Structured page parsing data

↓

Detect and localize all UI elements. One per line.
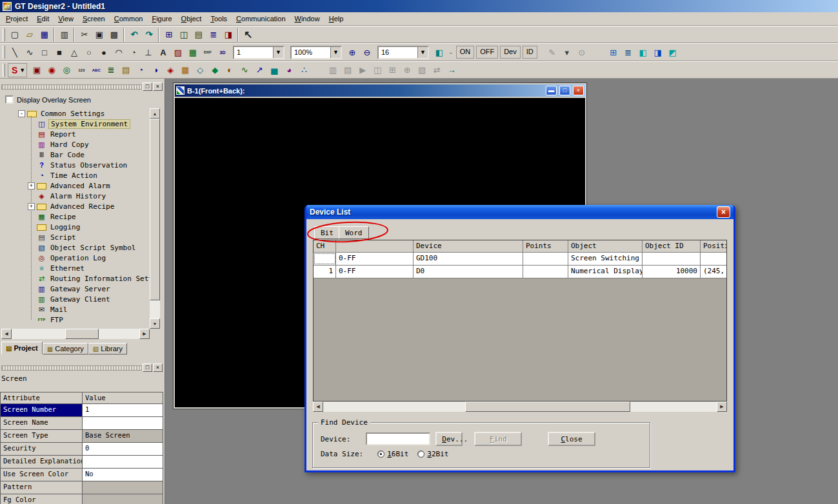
polyline-icon[interactable]: ∿ xyxy=(23,45,37,59)
undo-icon[interactable]: ↶ xyxy=(127,28,141,42)
tree-item-time-action[interactable]: ◔ Time Action xyxy=(1,170,150,180)
zoom-combo[interactable]: 100% ▼ xyxy=(290,46,342,59)
menu-object[interactable]: Object xyxy=(177,13,206,24)
polygon-icon[interactable]: △ xyxy=(67,45,81,59)
minimize-icon[interactable]: ▬ xyxy=(546,86,557,95)
tree-item-recipe[interactable]: ▦ Recipe xyxy=(1,211,150,222)
menu-project[interactable]: Project xyxy=(1,13,32,24)
device-list-icon[interactable]: ≣ xyxy=(206,28,221,42)
menu-edit[interactable]: Edit xyxy=(32,13,54,24)
window-cascade-icon[interactable]: ◨ xyxy=(651,45,665,59)
fill-color-icon[interactable]: ◧ xyxy=(432,45,446,59)
time-display-icon[interactable]: ◑ xyxy=(148,63,163,77)
panel-close-icon[interactable]: × xyxy=(153,363,163,372)
stamp-icon[interactable]: ⊙ xyxy=(575,45,589,59)
cut-icon[interactable]: ✂ xyxy=(77,28,92,42)
grid-step-combo[interactable]: 16 ▼ xyxy=(377,46,429,59)
open-folder-icon[interactable]: ▱ xyxy=(23,28,37,42)
comment-display-icon[interactable]: ▤ xyxy=(119,63,133,77)
close-button[interactable]: Close xyxy=(548,432,595,446)
scroll-left-icon[interactable]: ◀ xyxy=(1,329,12,339)
panel-drag-handle[interactable] xyxy=(1,365,142,371)
tree-item-common-settings[interactable]: - Common Settings xyxy=(1,108,150,119)
option-icon[interactable]: ⊕ xyxy=(400,63,414,77)
tree-item-operation-log[interactable]: ◎ Operation Log xyxy=(1,253,150,263)
open-screen-icon[interactable]: ▤ xyxy=(192,28,206,42)
tree-item-routing-information[interactable]: ⇄ Routing Information Sett: xyxy=(1,273,150,284)
menu-tools[interactable]: Tools xyxy=(206,13,232,24)
prop-row-detailed-explanation[interactable]: Detailed Explanation xyxy=(1,456,163,469)
chevron-down-icon[interactable]: ▼ xyxy=(19,67,25,73)
date-display-icon[interactable]: ◔ xyxy=(134,63,148,77)
library-edit-icon[interactable]: ▧ xyxy=(415,63,429,77)
dev-button[interactable]: Dev... xyxy=(435,432,463,446)
rectangle-icon[interactable]: □ xyxy=(37,45,52,59)
menu-communication[interactable]: Communication xyxy=(232,13,290,24)
scroll-left-icon[interactable]: ◀ xyxy=(313,402,323,412)
tree-item-system-environment[interactable]: ◫ System Environment xyxy=(1,119,150,129)
tab-project[interactable]: ▤ Project xyxy=(1,342,43,354)
menu-view[interactable]: View xyxy=(54,13,78,24)
trend-graph-icon[interactable]: ∿ xyxy=(237,63,252,77)
expand-icon[interactable]: + xyxy=(28,203,35,210)
panel-restore-icon[interactable]: □ xyxy=(143,82,152,91)
bar-graph-icon[interactable]: ▅ xyxy=(267,63,281,77)
close-icon[interactable]: × xyxy=(573,86,584,95)
expand-icon[interactable]: + xyxy=(28,182,35,189)
prop-row-screen-number[interactable]: Screen Number 1 xyxy=(1,404,163,417)
menu-figure[interactable]: Figure xyxy=(147,13,176,24)
data-view-icon[interactable]: ◨ xyxy=(221,28,235,42)
menu-help[interactable]: Help xyxy=(324,13,348,24)
line-icon[interactable]: ╲ xyxy=(8,45,22,59)
simulator-icon[interactable]: ⊞ xyxy=(385,63,399,77)
prop-row-pattern[interactable]: Pattern xyxy=(1,481,163,494)
scale-icon[interactable]: ⊥ xyxy=(141,45,155,59)
tree-item-ftp[interactable]: FTP FTP xyxy=(1,315,150,325)
switch-dropdown[interactable]: S ▼ xyxy=(8,63,27,77)
scroll-right-icon[interactable]: ▶ xyxy=(717,402,727,412)
close-icon[interactable]: × xyxy=(717,206,730,218)
redo-icon[interactable]: ↷ xyxy=(142,28,156,42)
object-list-icon[interactable]: ≣ xyxy=(621,45,635,59)
bit-lamp-icon[interactable]: ◉ xyxy=(45,63,59,77)
tab-bit[interactable]: Bit xyxy=(314,226,340,239)
switch-icon[interactable]: ▣ xyxy=(30,63,44,77)
toolbar-grip[interactable] xyxy=(3,64,5,77)
device-list-titlebar[interactable]: Device List × xyxy=(306,205,733,219)
save-icon[interactable]: ▦ xyxy=(37,28,52,42)
panelmeter-icon[interactable]: ◐ xyxy=(223,63,237,77)
screen-number-combo[interactable]: 1 ▼ xyxy=(233,46,284,59)
print-icon[interactable]: ▥ xyxy=(57,28,72,42)
chevron-down-icon[interactable]: ▼ xyxy=(417,47,428,58)
alarm-list-icon[interactable]: ▦ xyxy=(178,63,192,77)
statistics-graph-icon[interactable]: ◕ xyxy=(282,63,296,77)
tree-item-mail[interactable]: ✉ Mail xyxy=(1,304,150,315)
on-toggle-button[interactable]: ON xyxy=(456,46,475,59)
data-list-icon[interactable]: ≣ xyxy=(104,63,118,77)
sector-icon[interactable]: ◔ xyxy=(126,45,141,59)
tree-item-logging[interactable]: Logging xyxy=(1,222,150,232)
device-monitor-icon[interactable]: ◫ xyxy=(370,63,384,77)
tree-item-advanced-alarm[interactable]: + Advanced Alarm xyxy=(1,180,150,191)
tab-word[interactable]: Word xyxy=(339,226,369,239)
panel-close-icon[interactable]: × xyxy=(153,82,163,91)
data-transfer-icon[interactable]: ⇄ xyxy=(430,63,444,77)
maximize-icon[interactable]: □ xyxy=(559,86,570,95)
tree-item-hard-copy[interactable]: ▥ Hard Copy xyxy=(1,139,150,150)
circle-icon[interactable]: ○ xyxy=(82,45,96,59)
chevron-down-icon[interactable]: ▾ xyxy=(560,45,574,59)
word-lamp-icon[interactable]: ◎ xyxy=(59,63,74,77)
tree-item-gateway-client[interactable]: ▥ Gateway Client xyxy=(1,294,150,304)
parts-movement-icon[interactable]: ◆ xyxy=(208,63,222,77)
paste-icon[interactable]: ▩ xyxy=(107,28,121,42)
panel-drag-handle[interactable] xyxy=(1,84,142,90)
scatter-graph-icon[interactable]: ∴ xyxy=(297,63,311,77)
tab-category[interactable]: ▦ Category xyxy=(43,343,88,354)
dxf-icon[interactable]: DXF xyxy=(201,45,215,59)
menu-common[interactable]: Common xyxy=(110,13,148,24)
numerical-display-icon[interactable]: 123 xyxy=(74,63,88,77)
tab-library[interactable]: ▧ Library xyxy=(88,343,127,354)
chevron-down-icon[interactable]: ▼ xyxy=(273,47,283,58)
scroll-thumb[interactable] xyxy=(465,402,630,412)
tree-item-bar-code[interactable]: Ⅲ Bar Code xyxy=(1,150,150,160)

↑

→ **What is expected**
Each line in the data where the string "scroll" occurs should be identified and copied.

→ **Exercise solution**
scroll-left-icon[interactable]: ◀ xyxy=(1,329,12,339)
scroll-left-icon[interactable]: ◀ xyxy=(313,402,323,412)
scroll-right-icon[interactable]: ▶ xyxy=(717,402,727,412)
scroll-thumb[interactable] xyxy=(465,402,630,412)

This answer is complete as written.